Scientific classification
- Kingdom: Plantae
- Clade: Tracheophytes
- Clade: Angiosperms
- Clade: Eudicots
- Order: Proteales
- Family: Proteaceae
- Genus: Spatalla
- Species: S. longifolia
- Binomial name: Spatalla longifolia Salisb. ex Knight
- Synonyms: Protea nivea (R.Br.) Poir. ; Spatalla nivea R.Br. ;

= Spatalla longifolia =

- Genus: Spatalla
- Species: longifolia
- Authority: Salisb. ex Knight
- Conservation status: EN

Species of flowering plant

Spatalla longifolia, the pink-stalked spoon, is a flower-bearing shrub that belongs to the genus Spatalla. It forms a part of the fynbos. The plant is native to the Western Cape of South Africa where it is found in the Hottentots-Holland Mountains; from Franschhoek and Villiersdorp to the Kleinmond Mountains.

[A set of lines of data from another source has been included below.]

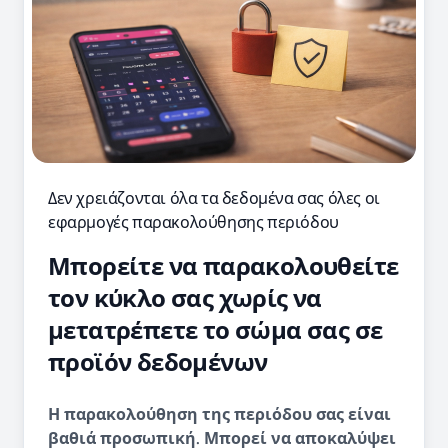
Δεν χρειάζονται όλα τα δεδομένα σας όλες οι
εφαρμογές παρακολούθησης περιόδου
Μπορείτε να παρακολουθείτε
τον κύκλο σας χωρίς να
μετατρέπετε το σώμα σας σε
προϊόν δεδομένων
Η παρακολούθηση της περιόδου σας είναι
βαθιά προσωπική. Μπορεί να αποκαλύψει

The shrub grows erect and 1 m tall and flowers from August to November. The plant dies after a fire but the seeds survive. The plant is bisexual and is pollinated by insects. Two months after the plant has flowered, the ripe seeds fall to the ground where they are spread by ants. The plant grows on rocky slopes in sandstone soil at elevations of 300 - 915 m.